(Items listed in a dataset)
————

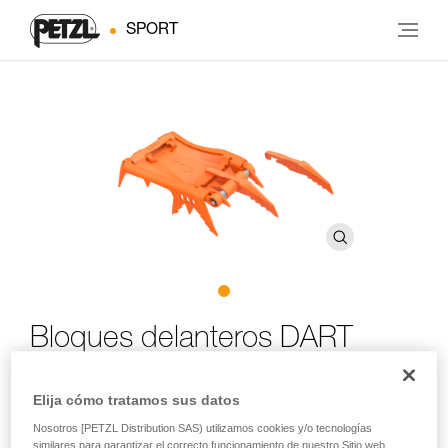
SPORT
Bloques delanteros DART
Partes delanteras de los crampones DART, adaptables a
Elija cómo tratamos sus datos
la mayoría de los crampones Petzl
Nosotros [PETZL Distribution SAS) utilizamos cookies y/o tecnologías
similares para garantizar el correcto funcionamiento de nuestro Sitio web,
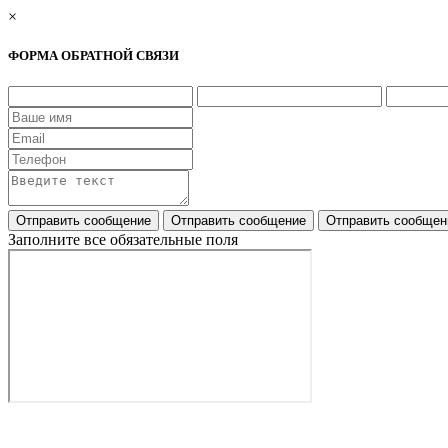
×
ФОРМА ОБРАТНОЙ СВЯЗИ
Заполните все обязательные поля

————

Should a record include a picture, drop the picture and write out the remainder exactly.

> Answer
SPORT
Bloques delanteros DART
Partes delanteras de los crampones DART, adaptables a
Elija cómo tratamos sus datos
la mayoría de los crampones Petzl
Nosotros [PETZL Distribution SAS) utilizamos cookies y/o tecnologías
similares para garantizar el correcto funcionamiento de nuestro Sitio web,
×
ФОРМА ОБРАТНОЙ СВЯЗИ
Заполните все обязательные поля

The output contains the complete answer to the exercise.